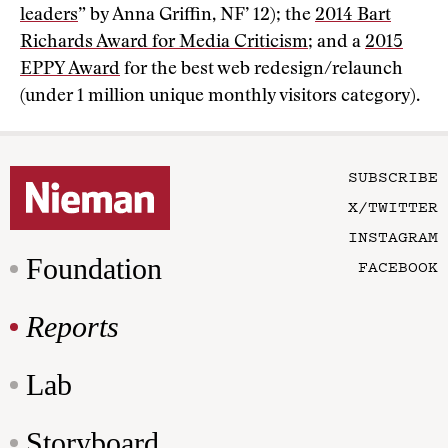
leaders
” by Anna Griffin, NF’ 12); the
2014 Bart
Richards Award for Media Criticism
; and a
2015
EPPY Award
for the best web redesign/relaunch
(under 1 million unique monthly visitors category).
SUBSCRIBE
X/TWITTER
INSTAGRAM
Foundation
FACEBOOK
Reports
Lab
Storyboard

TASK:
When a line in the data above contains the string "Award", copy that line.

SOLUTION TO THIS PROBLEM:
Richards Award for Media Criticism
EPPY Award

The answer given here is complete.